§ Input records:

※

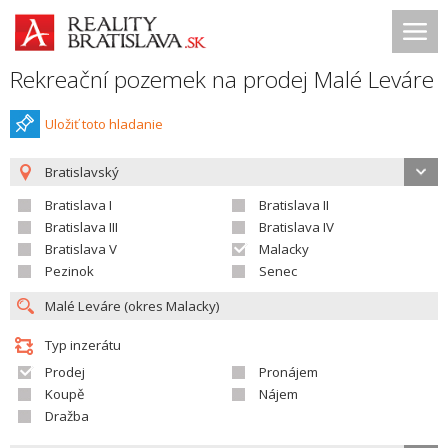
Rekreační pozemek na prodej Malé Leváre
Uložiť toto hladanie
Bratislavský
Bratislava I
Bratislava II
Bratislava III
Bratislava IV
Bratislava V
Malacky
Pezinok
Senec
Typ inzerátu
Prodej
Pronájem
Koupě
Nájem
Dražba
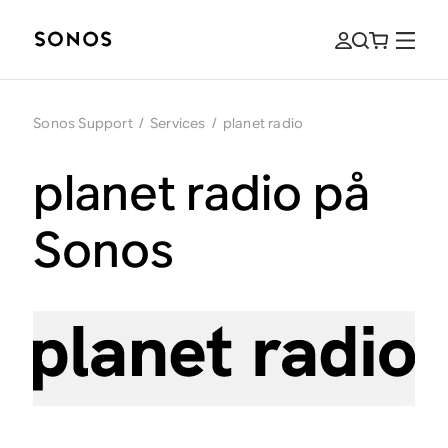
Sonos Support
/
Services
/
planet radio
planet radio på
Sonos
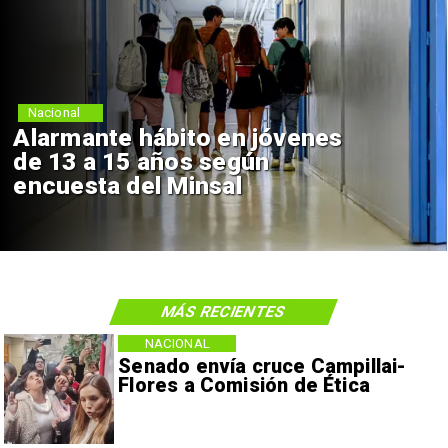
Nacional
Alarmante hábito en jóvenes
de 13 a 15 años según
encuesta del Minsal
MÁS RECIENTES
NACIONAL
Senado envía cruce Campillai-
Flores a Comisión de Ética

※

§ Assignment: In the listing above, show every line with the word "Bratislava".

§ Output of the exercise:
Bratislava I
Bratislava II
Bratislava III
Bratislava IV
Bratislava V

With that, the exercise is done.